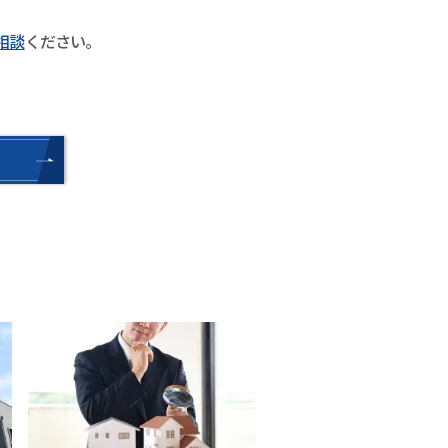
相談
ください。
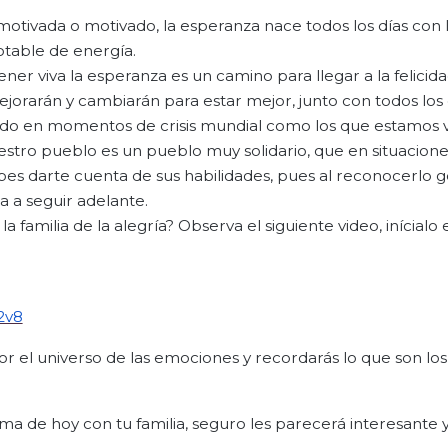
otivada o motivado, la esperanza nace todos los días con 
otable de energía.
ner viva la esperanza es un camino para llegar a la felicida
ejorarán y cambiarán para estar mejor, junto con todos los
odo en momentos de crisis mundial como los que estamos vi
ro pueblo es un pueblo muy solidario, que en situaciones 
bes darte cuenta de sus habilidades, pues al reconocerlo 
a a seguir adelante.
familia de la alegría? Observa el siguiente video, inícialo 
2v8
por el universo de las emociones y recordarás lo que son lo
tema de hoy con tu familia, seguro les parecerá interesante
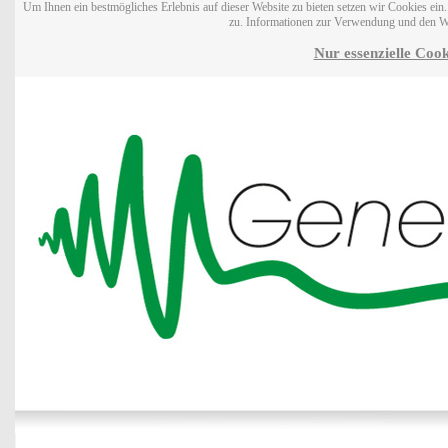
Um Ihnen ein bestmögliches Erlebnis auf dieser Website zu bieten setzen wir Cookies ei
zu. Informationen zur Verwendung und den W
Nur essenzielle Cook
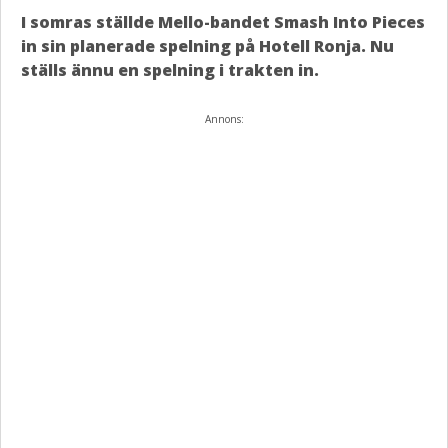
I somras ställde Mello-bandet Smash Into Pieces
in sin planerade spelning på Hotell Ronja. Nu
ställs ännu en spelning i trakten in.
Annons:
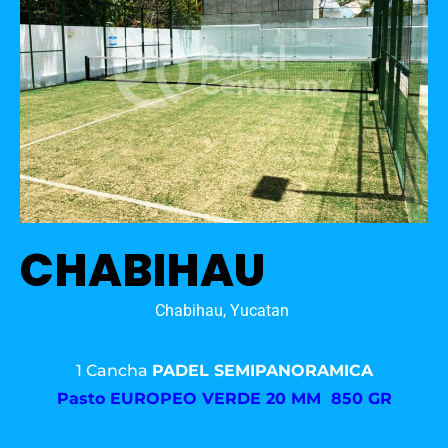
CHABIHAU
Chabihau, Yucatan
1 Cancha
PADEL SEMIPANORAMICA
Pasto
EUROPEO VERDE 20 MM 850 GR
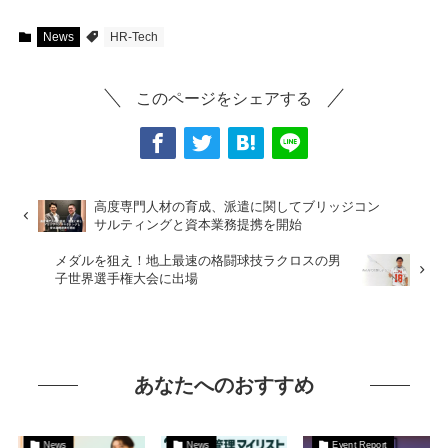
News
HR-Tech
このページをシェアする
高度専門人材の育成、派遣に関してブリッジコン
サルティングと資本業務提携を開始
メダルを狙え！地上最速の格闘球技ラクロスの男
子世界選手権大会に出場
あなたへのおすすめ
News
News
Event Report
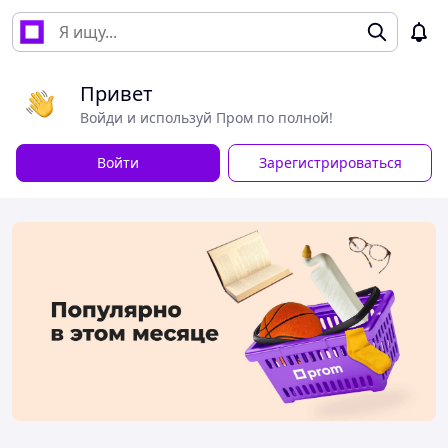
Привет
Войди и используй Пром по полной!
Войти
Зарегистрироваться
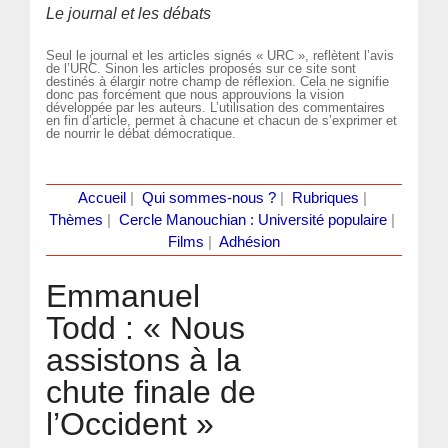
Le journal et les débats
Seul le journal et les articles signés « URC », reflètent l’avis
de l’URC. Sinon les articles proposés sur ce site sont
destinés à élargir notre champ de réflexion. Cela ne signifie
donc pas forcément que nous approuvions la vision
développée par les auteurs. L’utilisation des commentaires
en fin d’article, permet à chacune et chacun de s’exprimer et
de nourrir le débat démocratique.
Accueil
|
Qui sommes-nous ?
|
Rubriques
|
Thèmes
|
Cercle Manouchian : Université populaire
|
Films
|
Adhésion
Emmanuel
Todd : « Nous
assistons à la
chute finale de
l’Occident »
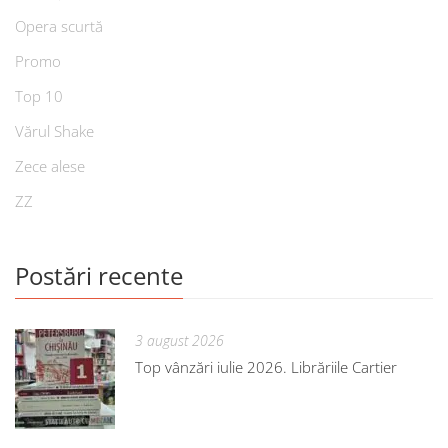
Opera scurtă
Promo
Top 10
Vărul Shake
Zece alese
ZZ
Postări recente
3 august 2026
Top vânzări iulie 2026. Librăriile Cartier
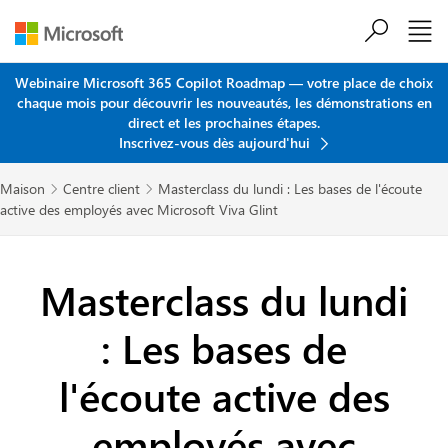
Passer au contenu principal
Webinaire Microsoft 365 Copilot Roadmap — votre place de choix
chaque mois pour découvrir les nouveautés, les démonstrations en
direct et les prochaines étapes.
Inscrivez-vous dès aujourd'hui
Maison
Centre client
Masterclass du lundi : Les bases de l'écoute


active des employés avec Microsoft Viva Glint
Masterclass du lundi
: Les bases de
l'écoute active des
employés avec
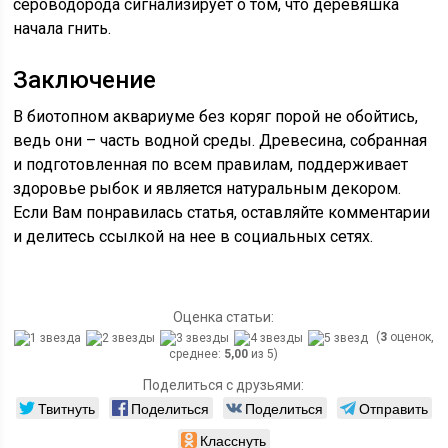
сероводорода сигнализирует о том, что деревяшка
начала гнить.
Заключение
В биотопном аквариуме без коряг порой не обойтись,
ведь они – часть водной среды. Древесина, собранная
и подготовленная по всем правилам, поддерживает
здоровье рыбок и является натуральным декором.
Если Вам понравилась статья, оставляйте комментарии
и делитесь ссылкой на нее в социальных сетях.
Оценка статьи:
(
3
оценок,
среднее:
5,00
из 5)
Поделиться с друзьями:
Твитнуть
Поделиться
Поделиться
Отправить
Класснуть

----------------

Write out exactly the lines from the one that contains "en fin d’article, permet" through the last line of the data above, both included. Leave every picture out.

Reply to the exercise:
en fin d’article, permet à chacune et chacun de s’exprimer et
de nourrir le débat démocratique.
Accueil
|
Qui sommes-nous ?
|
Rubriques
|
Thèmes
|
Cercle Manouchian : Université populaire
|
Films
|
Adhésion
Emmanuel
Todd : « Nous
assistons à la
chute finale de
l’Occident »
Opera scurtă
Promo
Top 10
Vărul Shake
Zece alese
ZZ
Postări recente
3 august 2026
Top vânzări iulie 2026. Librăriile Cartier
Passer au contenu principal
Webinaire Microsoft 365 Copilot Roadmap — votre place de choix
chaque mois pour découvrir les nouveautés, les démonstrations en
direct et les prochaines étapes.
Inscrivez-vous dès aujourd'hui
Maison
Centre client
Masterclass du lundi : Les bases de l'écoute


active des employés avec Microsoft Viva Glint
Masterclass du lundi
: Les bases de
l'écoute active des
employés avec
сероводорода сигнализирует о том, что деревяшка
начала гнить.
Заключение
В биотопном аквариуме без коряг порой не обойтись,
ведь они – часть водной среды. Древесина, собранная
и подготовленная по всем правилам, поддерживает
здоровье рыбок и является натуральным декором.
Если Вам понравилась статья, оставляйте комментарии
и делитесь ссылкой на нее в социальных сетях.
Оценка статьи:
(
3
оценок,
среднее:
5,00
из 5)
Поделиться с друзьями:
Твитнуть
Поделиться
Поделиться
Отправить
Класснуть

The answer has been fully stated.